Fiore Carlino, better known to the underworld that he serves and the law that he avoids as the Cardinal, leads a team of super-powered enforcers for the New York area’s most notorious and powerful crime family, the Provenzanos. It is a job that he is brutally effective at; however, it is not one that he particularly enjoys, nor is it something that he wants to continue. To that end, amidst a burgeoning turf war between the Provenzanos and a cartel of shadowy drug pushers known only as the Syndicate, the Cardinal enacts a plan to fake his own death, in effect allowing him to retire from his criminal lifestyle safe from reprisals from his former employers. However, as they say, just when Carlino thinks he’s out, they pull him back in.

The story itself is quite compelling.
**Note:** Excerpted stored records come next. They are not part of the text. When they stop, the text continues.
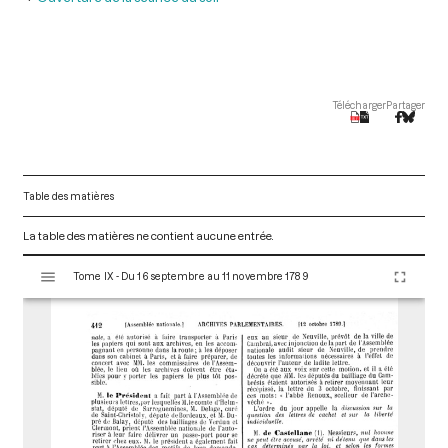
Télécharger
Partager
Table des matières
La table des matières ne contient aucune entrée.
V
Tome IX - Du 16 septembre au 11 novembre 1789
i
s
u
a
l
i
s
e
u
It reads like the reverse version of Powers, focusing not only on a world populated by non-DC/Marvel superheroes, but also on the criminal underbelly of that world. Van Lente spends a considerable portion of the issue in flashback sequences, showing the Cardinal’s time in prison and giving us a logical reason for why he would want to escape his violent lifestyle. Also to his credit, Van Lente rips out a sudden, violent ending that leaves the fate of nearly the entire team in question and gives the book’s readers more than ample reason to come back in a few months for the second issue.

In the end, there’s very little for me to complain about. While I find it hard to believe that actual Mafioso use the word “whacked” nearly as often as Van Lente’s do, the dialogue is, overall, quite solid. In fact, I’m not certain that the word is even used that often throughout the issue, it’s just that it’s such a hallmark of bad mobster movies that it stuck out to me in what was otherwise an exemplary effort. All in all, The Silencers is a solid beginning for Moonstone’s newfound ongoing line-up. Best of all, it’s much more reasonably priced than most of the company’s previous books.